Goal of the exercise => Those lines of the records that contain "name" are to be located and copied.

Top of Given records

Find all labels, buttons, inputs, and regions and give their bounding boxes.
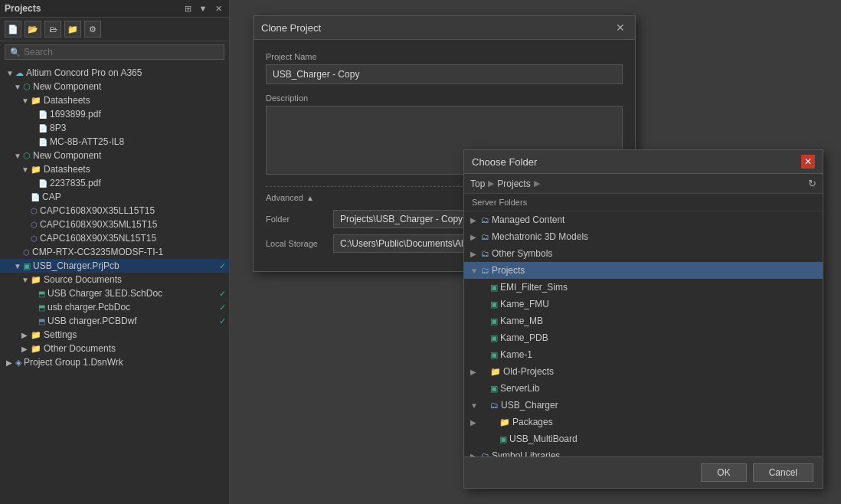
search-input[interactable] bbox=[24, 47, 219, 57]
panel-header-icons: ⊞ ▼ ✕ bbox=[182, 4, 224, 14]
tree-item-project-group[interactable]: ▶ ◈ Project Group 1.DsnWrk bbox=[0, 355, 229, 369]
expand-icon: ▼ bbox=[21, 276, 29, 284]
clone-dialog-close-button[interactable]: ✕ bbox=[614, 21, 627, 34]
folder-label: Kame_PDB bbox=[500, 332, 548, 343]
tree-item-source-docs[interactable]: ▼ 📁 Source Documents bbox=[0, 273, 229, 286]
folder-label: ServerLib bbox=[500, 383, 539, 394]
expand-icon: ▶ bbox=[470, 452, 479, 457]
folder-item-emi-filter[interactable]: ▣ EMI_Filter_Sims bbox=[464, 279, 823, 296]
tree-item-datasheets-1[interactable]: ▼ 📁 Datasheets bbox=[0, 93, 229, 107]
add-folder-button[interactable]: 📁 bbox=[64, 21, 81, 38]
cancel-button[interactable]: Cancel bbox=[753, 463, 813, 482]
expand-icon: ▶ bbox=[470, 368, 479, 376]
open-folder-button[interactable]: 🗁 bbox=[44, 21, 61, 38]
folder-item-kame-mb[interactable]: ▣ Kame_MB bbox=[464, 313, 823, 329]
folder-item-kame-pdb[interactable]: ▣ Kame_PDB bbox=[464, 329, 823, 346]
folder-item-kame-1[interactable]: ▣ Kame-1 bbox=[464, 346, 823, 363]
folder-item-serverlib[interactable]: ▣ ServerLib bbox=[464, 380, 823, 397]
folder-item-old-projects[interactable]: ▶ 📁 Old-Projects bbox=[464, 363, 823, 380]
expand-icon: ▼ bbox=[21, 165, 29, 174]
component-sm-icon: ⬡ bbox=[23, 248, 30, 257]
tree-item-capc3[interactable]: ⬡ CAPC1608X90X35NL15T15 bbox=[0, 231, 229, 245]
new-file-button[interactable]: 📄 bbox=[5, 21, 21, 38]
project-group-icon: ◈ bbox=[15, 358, 21, 368]
tree-label: Altium Concord Pro on A365 bbox=[26, 67, 142, 78]
folder-label: Managed Content bbox=[492, 214, 564, 225]
tree-item-usb-charger-project[interactable]: ▼ ▣ USB_Charger.PrjPcb ✓ bbox=[0, 259, 229, 273]
tree-item-altium-root[interactable]: ▼ ☁ Altium Concord Pro on A365 bbox=[0, 66, 229, 80]
schematic-icon: ⬒ bbox=[38, 290, 45, 298]
folder-open-icon: 🗂 bbox=[481, 266, 489, 275]
pin-icon[interactable]: ⊞ bbox=[182, 4, 194, 14]
tree-item-usb-sch[interactable]: ⬒ USB Charger 3LED.SchDoc ✓ bbox=[0, 286, 229, 300]
refresh-icon[interactable]: ↻ bbox=[808, 178, 816, 189]
local-storage-path: C:\Users\Public\Documents\Altium\ bbox=[340, 238, 483, 249]
menu-icon[interactable]: ▼ bbox=[197, 4, 209, 14]
folder-item-usb-multiboard[interactable]: ▣ USB_MultiBoard bbox=[464, 430, 823, 447]
tree-label: Datasheets bbox=[44, 95, 90, 106]
folder-item-packages[interactable]: ▶ 📁 Packages bbox=[464, 414, 823, 430]
tree-item-cap[interactable]: 📄 CAP bbox=[0, 190, 229, 204]
folder-item-other-symbols[interactable]: ▶ 🗂 Other Symbols bbox=[464, 245, 823, 262]
search-box: 🔍 bbox=[5, 44, 224, 60]
choose-folder-close-button[interactable]: ✕ bbox=[801, 155, 815, 169]
advanced-label: Advanced bbox=[266, 193, 303, 202]
folder-tree: ▶ 🗂 Managed Content ▶ 🗂 Mechatronic 3D M… bbox=[464, 211, 823, 457]
tree-item-8p3[interactable]: 📄 8P3 bbox=[0, 121, 229, 135]
project-name-label: Project Name bbox=[266, 52, 623, 61]
component-icon: ⬡ bbox=[23, 151, 31, 161]
project-name-input[interactable] bbox=[266, 64, 623, 84]
check-icon: ✓ bbox=[219, 316, 226, 326]
server-folders-header: Server Folders bbox=[464, 194, 823, 211]
tree-label: CAPC1608X90X35ML15T15 bbox=[40, 219, 157, 230]
project-name-group: Project Name bbox=[266, 52, 623, 84]
expand-icon: ▶ bbox=[21, 331, 29, 339]
close-icon[interactable]: ✕ bbox=[212, 4, 224, 14]
breadcrumb-sep-2: ▶ bbox=[534, 178, 540, 188]
pdf-icon: 📄 bbox=[38, 110, 47, 119]
tree-item-capc1[interactable]: ⬡ CAPC1608X90X35LL15T15 bbox=[0, 204, 229, 218]
file-icon: 📄 bbox=[38, 124, 47, 133]
expand-icon: ▼ bbox=[6, 69, 14, 77]
folder-item-usb-charger[interactable]: ▼ 🗂 USB_Charger bbox=[464, 397, 823, 414]
tree-item-new-comp-1[interactable]: ▼ ⬡ New Component bbox=[0, 80, 229, 93]
pcb-project-icon: ▣ bbox=[490, 350, 498, 360]
tree-item-datasheets-2[interactable]: ▼ 📁 Datasheets bbox=[0, 162, 229, 176]
ok-button[interactable]: OK bbox=[701, 463, 746, 482]
tree-item-cmp-rtx[interactable]: ⬡ CMP-RTX-CC3235MODSF-TI-1 bbox=[0, 245, 229, 259]
pcb-project-icon: ▣ bbox=[23, 261, 31, 271]
folder-label: Folder bbox=[266, 214, 327, 224]
pcb-project-icon: ▣ bbox=[490, 283, 498, 293]
tree-item-2237835[interactable]: 📄 2237835.pdf bbox=[0, 176, 229, 190]
panel-header: Projects ⊞ ▼ ✕ bbox=[0, 0, 229, 18]
expand-icon: ▼ bbox=[14, 262, 21, 270]
expand-icon: ▼ bbox=[14, 152, 21, 160]
tree-item-capc2[interactable]: ⬡ CAPC1608X90X35ML15T15 bbox=[0, 218, 229, 231]
folder-item-managed-content[interactable]: ▶ 🗂 Managed Content bbox=[464, 211, 823, 228]
pcb-icon: ⬒ bbox=[38, 303, 45, 312]
tree-item-usb-pcb[interactable]: ⬒ usb charger.PcbDoc ✓ bbox=[0, 300, 229, 314]
folder-item-kame-fmu[interactable]: ▣ Kame_FMU bbox=[464, 296, 823, 313]
tree-item-file-1693899[interactable]: 📄 1693899.pdf bbox=[0, 107, 229, 121]
tree-label: 1693899.pdf bbox=[50, 109, 101, 119]
tree-item-mc8b[interactable]: 📄 MC-8B-ATT25-IL8 bbox=[0, 135, 229, 149]
tree-item-usb-pcbdwf[interactable]: ⬒ USB charger.PCBDwf ✓ bbox=[0, 314, 229, 328]
breadcrumb-top[interactable]: Top bbox=[470, 178, 485, 189]
file-icon: 📄 bbox=[31, 193, 40, 201]
open-button[interactable]: 📂 bbox=[25, 21, 41, 38]
folder-item-projects[interactable]: ▼ 🗂 Projects bbox=[464, 262, 823, 279]
tree-item-other-docs[interactable]: ▶ 📁 Other Documents bbox=[0, 342, 229, 355]
pcb-project-icon: ▣ bbox=[490, 316, 498, 326]
folder-label: Old-Projects bbox=[503, 366, 554, 377]
expand-icon: ▶ bbox=[470, 216, 479, 224]
breadcrumb-bar: Top ▶ Projects ▶ ↻ bbox=[464, 174, 823, 194]
component-sm-icon: ⬡ bbox=[31, 221, 38, 229]
settings-button[interactable]: ⚙ bbox=[84, 21, 101, 38]
breadcrumb-projects[interactable]: Projects bbox=[497, 178, 530, 189]
tree-item-settings[interactable]: ▶ 📁 Settings bbox=[0, 328, 229, 342]
cloud-icon: ☁ bbox=[15, 68, 24, 78]
folder-item-symbol-libs[interactable]: ▶ 🗂 Symbol Libraries bbox=[464, 447, 823, 457]
clone-dialog-title: Clone Project bbox=[261, 22, 321, 34]
tree-item-new-comp-2[interactable]: ▼ ⬡ New Component bbox=[0, 149, 229, 162]
folder-item-mechatronic[interactable]: ▶ 🗂 Mechatronic 3D Models bbox=[464, 228, 823, 245]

Bottom of Given records

Answer box =>
project-name-label: Project Name bbox=[266, 52, 623, 61]
project-name-input[interactable] bbox=[266, 64, 623, 84]
project-name-group: Project Name bbox=[266, 52, 623, 84]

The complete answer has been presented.